Most household insurance policies will cover the cost of repair or replacement of impacted or storm damaged doors. We are often able to do a temporary fix on the door, and get it operating satisfactorily by bending and bracing the damaged panels, whilst the new panels are being manufactured.

Manual Mode

We always suggest that our customers check that they have properly re-engaged their automatic openers after they have been put into manual mode, before calling out a service technician. It’s not uncommon to be called out to attend to a “faulty” garage door opener only to find that the gearing on the motor has been put into neutral, and then not re-engaged.
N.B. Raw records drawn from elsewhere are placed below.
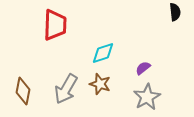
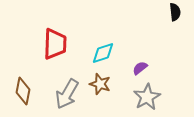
red trapezoid: moved 19 px down
purple semicircle: moved 3 px left
gray arrow: moved 1 px right, 5 px down
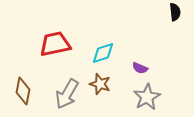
red trapezoid: rotated 104 degrees counterclockwise
purple semicircle: rotated 119 degrees counterclockwise
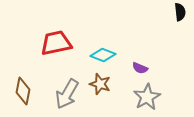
black semicircle: moved 5 px right
red trapezoid: moved 1 px right, 1 px up
cyan diamond: moved 2 px down; rotated 40 degrees clockwise
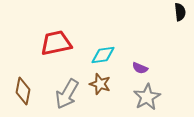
cyan diamond: rotated 30 degrees counterclockwise
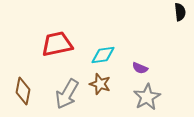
red trapezoid: moved 1 px right, 1 px down
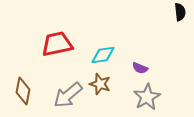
gray arrow: moved 1 px right, 1 px down; rotated 20 degrees clockwise
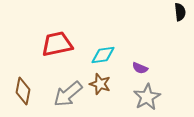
gray arrow: moved 1 px up
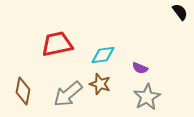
black semicircle: rotated 30 degrees counterclockwise
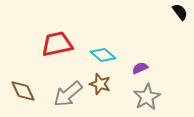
cyan diamond: rotated 50 degrees clockwise
purple semicircle: rotated 133 degrees clockwise
brown diamond: rotated 36 degrees counterclockwise
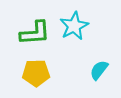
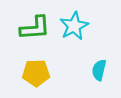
green L-shape: moved 5 px up
cyan semicircle: rotated 25 degrees counterclockwise
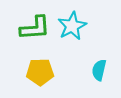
cyan star: moved 2 px left
yellow pentagon: moved 4 px right, 1 px up
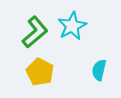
green L-shape: moved 4 px down; rotated 36 degrees counterclockwise
yellow pentagon: rotated 28 degrees clockwise
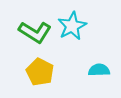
green L-shape: rotated 72 degrees clockwise
cyan semicircle: rotated 75 degrees clockwise
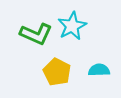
green L-shape: moved 1 px right, 2 px down; rotated 8 degrees counterclockwise
yellow pentagon: moved 17 px right
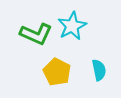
cyan semicircle: rotated 80 degrees clockwise
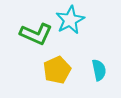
cyan star: moved 2 px left, 6 px up
yellow pentagon: moved 2 px up; rotated 20 degrees clockwise
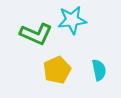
cyan star: moved 2 px right; rotated 20 degrees clockwise
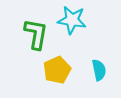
cyan star: rotated 16 degrees clockwise
green L-shape: rotated 104 degrees counterclockwise
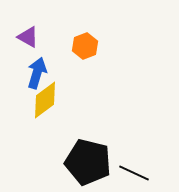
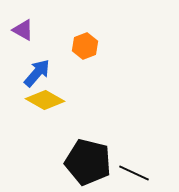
purple triangle: moved 5 px left, 7 px up
blue arrow: rotated 24 degrees clockwise
yellow diamond: rotated 66 degrees clockwise
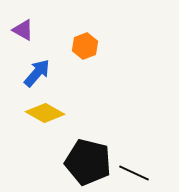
yellow diamond: moved 13 px down
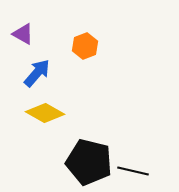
purple triangle: moved 4 px down
black pentagon: moved 1 px right
black line: moved 1 px left, 2 px up; rotated 12 degrees counterclockwise
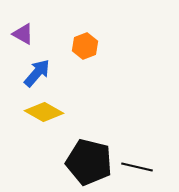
yellow diamond: moved 1 px left, 1 px up
black line: moved 4 px right, 4 px up
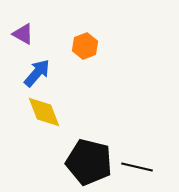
yellow diamond: rotated 39 degrees clockwise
Most openers have a red chord hanging down from them. A sharp tug on the chord will disengaged the gears, and then another sharp tug will re-engaged the gears and get the opener back into automatic mode.

Here are a few more simple guides to promote trouble free operation of your door.

  • Regular visual inspections – every couple of months, make a point of checking over the garage door for signs of wear and tear, rust or damage. Run the motor through its cycle and listen out for unusual sounds, or for anything that sounds rough and “clunky”.
  • Check over the tracks. Tracks should not be greased, but they should be kept clean and shiny.
  • Cables should be inspected for any signs of wear and tear such as fraying, kinking or rusting. They should also be kept clean. If damaged, they must be replaced.
  • Hinges, rollers and springs on the door should be lubricated. One of the most common faults we see is dry and rusted springs. This causes spring coils to stick together during the opening or closing cycle, and your springs will break prematurely.
  • Test the auto reverse feature of the motor regularly. This a safety mechanism on the motor, which ensures the motor will stop closing the door if the door hits an obstruction in the closing cycle. The auto reverse feature can be tested by placing a piece of wood on the floor in the centre of the door opening. Close the door. When the door strikes the piece of wood, it should reverse its cycle automatically, and open.
  • If you have safety features such as eye beam, these should also be kept clean and tested regularly.